Visual Question Answering dataset: LLaVA-Instruct-150k
Reasoning segmentation dataset: ReasonSeg

Download them from the above links, and organize them as follows.

├── dataset
│   ├── ade20k
│   │   ├── annotations
│   │   └── images
│   ├── coco
│   │   └── train2017
│   │       ├── 000000000009.jpg
│   │       └── ...
│   ├── cocostuff
│   │   └── train2017
│   │       ├── 000000000009.png
│   │       └── ...
│   ├── llava_dataset
│   │   └── llava_instruct_150k.json
│   ├── mapillary
│   │   ├── config_v2.0.json
│   │   ├── testing
│   │   ├── training
│   │   └── validation
│   ├── reason_seg
│   │   └── ReasonSeg
│   │       ├── train
│   │       ├── val
│   │       └── explanatory
│   ├── refer_seg
│   │   ├── images
│   │   |   ├── saiapr_tc-12 
│   │   |   └── mscoco
│   │   |       └── images
│   │   |           └── train2014
│   │   ├── refclef
│   │   ├── refcoco
│   │   ├── refcoco+
│   │   └── refcocog
│   └── vlpart
│       ├── paco
│       │   └── annotations
│       └── pascal_part
│           ├── train.json
│           └── VOCdevkit

Pre-trained weights

LLaVA

To train LISA-7B or 13B, you need to follow the instruction to merge the LLaVA delta weights. Typically, we use the final weights LLaVA-Lightning-7B-v1-1 and LLaVA-13B-v1-1 merged from liuhaotian/LLaVA-Lightning-7B-delta-v1-1 and liuhaotian/LLaVA-13b-delta-v1-1, respectively.

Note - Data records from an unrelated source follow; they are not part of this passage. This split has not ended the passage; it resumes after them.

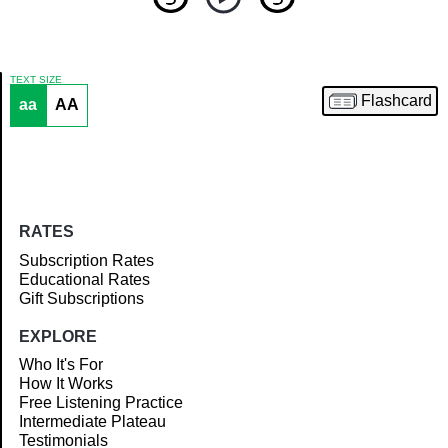
TEXT SIZE
Flashcard
aa
AA
Article
RATES
Subscription Rates
Educational Rates
Gift Subscriptions
EXPLORE
Who It's For
How It Works
Free Listening Practice
Intermediate Plateau
Testimonials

For Llama2, we can directly use the LLaVA full weights liuhaotian/llava-llama-2-13b-chat-lightning-preview.

SAM ViT-H weights

Download SAM ViT-H pre-trained weights from the link.

Training

Origin:
deepspeed --master_port=24999 train_ds.py \
  --version="PATH_TO_LLaVA" \
  --dataset_dir='./dataset' \
  --vision_pretrained="PATH_TO_SAM" \
  --dataset="sem_seg||refer_seg||vqa||reason_seg" \
  --sample_rates="9,3,3,1" \
  --exp_name="lisa-7b"

Ours:
deepspeed --include localhost:6,7 --master_port=24999 train_ds.py \
  --version="/data/lhy_data/LISA/LLaVA/llava-v1.5-7b" \
  --load_in_8bit \
  --epochs 10 \
  --steps_per_epoch 500 \
  --dataset="sem_seg||refer_seg||vqa||reason_seg" \
  --sem_seg_data="ade20k||cocostuff" \
  --exp_name="lisa-7b-lhy" \
  --vis_save_path="/data/lhy_data/LISA/vis_output" \
  --vision-tower="/data/lhy_data/LISA/clip-vit-large-patch14" \
  --dataset_dir="/data/lhy_data/LISA/datasets" \
  --log_base_dir="/data/lhy_data/LISA/runs" \
  --vision_pretrained="/data/lhy_data/LISA/SAM/sam_vit_h_4b8939.pth" \
  --sample_rates="9,3,3,1"

When training is finished, to get the full model weight:

cd ./runs/lisa-7b/ckpt_model && python zero_to_fp32.py . ../pytorch_model.bin

Merge LoRA Weight

Merge the LoRA weights of pytorch_model.bin, save the resulting model into your desired path in the Hugging Face format:

CUDA_VISIBLE_DEVICES="" python merge_lora_weights_and_save_hf_model.py \
  --version="PATH_TO_LLaVA" \
  --weight="PATH_TO_pytorch_model.bin" \
  --save_path="PATH_TO_SAVED_MODEL"

For example:

CUDA_VISIBLE_DEVICES="" python3 merge_lora_weights_and_save_hf_model.py \
  --version="./LLaVA/LLaVA-Lightning-7B-v1-1" \
  --weight="lisa-7b/pytorch_model.bin" \
  --save_path="./LISA-7B"

Validation

deepspeed --master_port=24999 train_ds.py \
  --version="PATH_TO_LISA_HF_Model_Directory" \
  --dataset_dir='./dataset' \
  --vision_pretrained="PATH_TO_SAM" \
  --exp_name="lisa-7b" \
  --eval_only

Note: the v1 model is trained using both train+val sets, so please use the v0 model to reproduce the validation results. (To use the v0 models, please first checkout to the legacy version repo with git checkout 0e26916.)

Inference

To chat with LISA-13B-llama2-v1 or LISA-13B-llama2-v1-explanatory: (Note that chat.py currently does not support v0 models (i.e., LISA-13B-llama2-v0 and LISA-13B-llama2-v0-explanatory), if you want to use the v0 models, please first checkout to the legacy version repo git checkout 0e26916.)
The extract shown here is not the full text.